At times during those training days in the early 1970s, I felt so inadequate, especially psychologically, to comfort some of the young unmarried mothers.
Many of them had been condemned and shamed by society.
Gripped by guilt, they were experiencing the keenest apprehension and fear of the unknown. I remember thinking to myself, There, but for the grace of God, go I.
Most of them had been pressured to sign their little ones over for adoption.
Their babies were whisked away immediately after birth and cared for in a separate ward until the adoption papers had been completed.
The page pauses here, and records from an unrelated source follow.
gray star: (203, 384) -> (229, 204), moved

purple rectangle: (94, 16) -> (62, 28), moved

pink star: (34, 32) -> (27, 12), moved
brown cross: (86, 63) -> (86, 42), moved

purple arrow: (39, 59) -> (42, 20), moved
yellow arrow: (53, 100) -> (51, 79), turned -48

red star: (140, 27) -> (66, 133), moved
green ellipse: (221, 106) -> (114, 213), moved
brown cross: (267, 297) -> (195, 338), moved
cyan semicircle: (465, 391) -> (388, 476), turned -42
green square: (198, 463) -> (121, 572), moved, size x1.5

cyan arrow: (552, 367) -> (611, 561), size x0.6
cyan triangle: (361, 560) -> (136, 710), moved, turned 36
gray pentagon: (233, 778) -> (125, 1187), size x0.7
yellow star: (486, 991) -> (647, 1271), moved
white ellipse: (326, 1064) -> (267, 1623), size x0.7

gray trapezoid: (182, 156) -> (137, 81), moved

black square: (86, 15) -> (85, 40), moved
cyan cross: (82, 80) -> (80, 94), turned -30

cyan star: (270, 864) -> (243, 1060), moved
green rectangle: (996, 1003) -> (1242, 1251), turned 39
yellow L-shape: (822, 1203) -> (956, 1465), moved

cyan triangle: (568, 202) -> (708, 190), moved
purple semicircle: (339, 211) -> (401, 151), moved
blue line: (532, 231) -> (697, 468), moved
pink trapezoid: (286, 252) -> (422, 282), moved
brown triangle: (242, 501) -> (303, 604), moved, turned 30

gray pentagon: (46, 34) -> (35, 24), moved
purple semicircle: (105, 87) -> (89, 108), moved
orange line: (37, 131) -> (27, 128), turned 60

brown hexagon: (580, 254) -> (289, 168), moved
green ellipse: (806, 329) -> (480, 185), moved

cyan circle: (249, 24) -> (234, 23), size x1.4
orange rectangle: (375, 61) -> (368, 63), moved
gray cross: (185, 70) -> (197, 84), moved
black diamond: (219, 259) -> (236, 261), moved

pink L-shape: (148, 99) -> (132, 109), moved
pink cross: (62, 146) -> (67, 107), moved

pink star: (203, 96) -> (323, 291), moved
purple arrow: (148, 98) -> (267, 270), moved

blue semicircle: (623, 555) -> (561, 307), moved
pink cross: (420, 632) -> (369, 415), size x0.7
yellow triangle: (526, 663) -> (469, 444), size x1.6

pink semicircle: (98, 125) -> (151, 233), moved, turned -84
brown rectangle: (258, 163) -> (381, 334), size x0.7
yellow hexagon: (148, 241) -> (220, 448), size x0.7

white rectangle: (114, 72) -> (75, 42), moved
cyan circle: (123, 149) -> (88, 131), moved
Then they would be placed in the arms of an excited couple who had come to the hospital to collect their baby. Recently, I started to think about the process babies experience as they pass from a place of relative peace and safety in the womb into a strange, new, and unfamiliar world. The whole miracle of childbirth led me to think about God’s protective wall around me. Daily He provides me with a place of peace and safety in His presence.
I am grateful that He gives me a whole lifetime, not just nine months, in which to grow and mature in wisdom, understanding, and obedience.
Not only does He give me ample time to get ready for heaven, but He also helps me to remain ready so that by His grace I will be able to enter my final destination and escape that day of destruction. One day, God’s promise to deliver us will finally be fulfilled.
When that day arrives, may we all go home with Him!